What's the best way to declare a constant in Kotlin?

Question

When we using kotlin there are mainly two ways of declaring constant:

class Foo {
    companion object {
        private const val a = "A"
    }
}

And:

class Foo {
    private val a = "A"
}

which one is better?

I searched the companion way is equivalent to

public static final class Companion {
        @NotNull
             private static final String a = "A"; 
    }

in Java.

In this question

If a constant is not static, Java will allocate a memory for that constant in every object of the class (ie, one copy of the constant per object).

If a constant is static, there will be only one copy of the constant for that class (ie, one copy per class).

Yes that's true.

BUT If I have 100 or more constants in one class all static, when they are released? There are always in memory. They won't be released until the program killed/terminated, right?

So I think the second way

class Foo {
        private val a = "A"
    }

is the right way. As any instance will be released some point then the memory is released.

Not quite sure I missed something. Any comments? Thanks!

Answer 1

BUT If I have 100 or more contacts in one class all static, when they are released?

You're going to write the info of 100 contacts in a source file? That's.. generally not where such data is supposed to go, but okay. 100.

You know what? That's bush league. Let's make it 10,000 contacts, all written out in one gigantic kotlin or java file.

It's still peanuts, memory wise. What's the share of a penny compared to the GDP of the world? Something along those lines. Whenever you load a class file, that's in memory. And is never getting released. And it doesn't matter one iota.

All those constant values are part of the class def and are loaded at least once in that sense no matter what you do.

The correct way is obviously for static data (ie things that are inherent to the class and do not ever change) to be loaded once precisely, instead of 'x times, where x is the amount of instances'. It's semantically correct (by its nature, unchanging, class-global stuff is static , that's what static means), and increments the 'load' of the fact that this class has been touched by a few percentage points (you're just adding references; all those strings are loaded only once and are loaded whether you make this stuff static or not, it's part of the class definition. Where do you imagine those strings go if there are 0 instances? JVM is not going to reload that class file from disk every time you call new Foo() .) - whereas if it's once-per-instance you might be looking at millions of refs for no reason at all.

Answer 2

There are many ways to define constants in Kotlin. They differ in their scope and use of namespaces, memory usage, and ability to inherit and override.

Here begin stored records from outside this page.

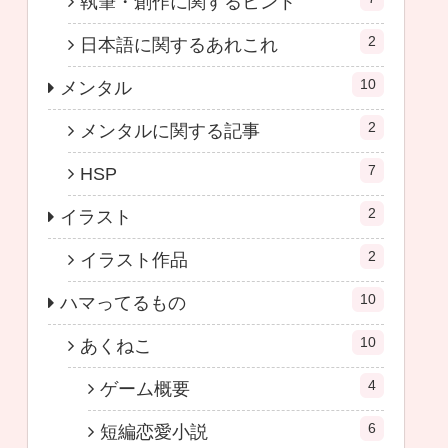
執筆・創作に関するヒント
2
日本語に関するあれこれ
10
メンタル
2
メンタルに関する記事
7
HSP
2
イラスト
2
イラスト作品
10
ハマってるもの
10
あくねこ
4
ゲーム概要
6
短編恋愛小説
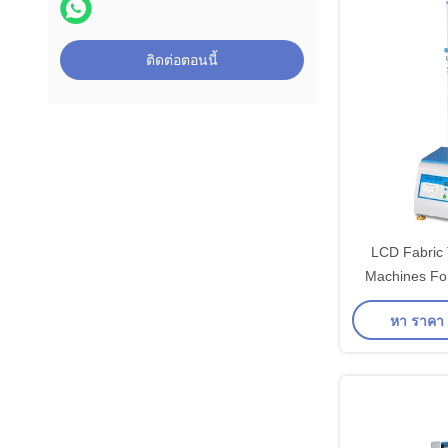
ติดต่อตอนนี้
LCD Fabric 
Machines For
Strength A
หา ราคา ที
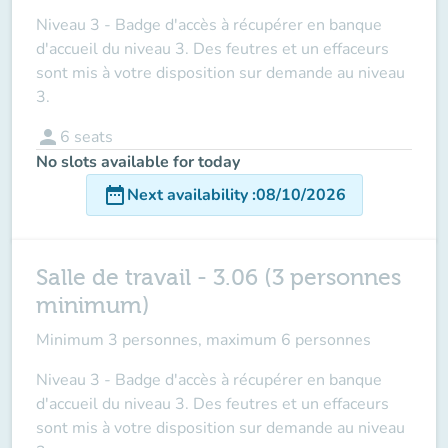
Niveau 3 - Badge d'accès à récupérer en banque
d'accueil du niveau 3. Des feutres et un effaceurs
sont mis à votre disposition sur demande au niveau
3.
person
6
seats
No slots available for today
date_range
Next availability
:
08/10/2026
Salle de travail - 3.06 (3 personnes
minimum)
Minimum 3 personnes, maximum 6 personnes
Niveau 3 - Badge d'accès à récupérer en banque
d'accueil du niveau 3. Des feutres et un effaceurs
sont mis à votre disposition sur demande au niveau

There's no single 'best' approach; it depends on what your constants represent , and how you're using them.

Here are some (simplified) examples:

1. At the top (file) level :

const val a = "A"

The declaration is 'loose' in a file, not contained in any class. This is usually the simplest and most concise way — but it may not occur to folks who are used to Java, as it has no direct Java equivalent.

The constant is available anywhere in the file (as a bare a ); and if not private, it can also be used anywhere else (either as a fully-qualified list.of.packages.a , or if that's imported, simply as a ). It can't be inherited or overridden.

2. In a companion object :

class A {
    companion object {
        const val a = "A"
    }
}

If you know Java, this is roughly equivalent to a static field (as the question demonstrates). As with a top-level declaration, there is exactly one instance of the property in memory.

The main difference is that it's now part of A, which affects its scope and accessibility: it's available anywhere within A and its companion object , and (unless you restrict it) it can also be used elsewhere (as list.of.packages.Aa , and Aa if A is in scope, and simple a if the whole thing is imported). (You can't inherit from a singleton such as a companion object, so it can't be inherited or overridden.)

3. In a class :

class A {
    val a = "A"
}

This differs both in concept and in practice, because every instance of A has its own property. This means that each instance of A will take an extra 4 or 8 bytes (or whatever the platform needs to store a reference) — even though they all hold the same reference. (The String object itself is interned .)

If A or a are closed (as here), that's is unlikely to make good sense either in terms of the meaning of the code, or its memory usage. (If you only have a few instances, it won't make much difference — but what if you have hundreds of thousands of instances in memory?) However, if A and a are both open , then subclasses can override the value, which can be handy. (However, see below.)

Once again, the property is available anywhere within A , and (unless restricted) anywhere that can see A . (Note that the property can't be const in this case, which means the compiler can't inline uses of it.)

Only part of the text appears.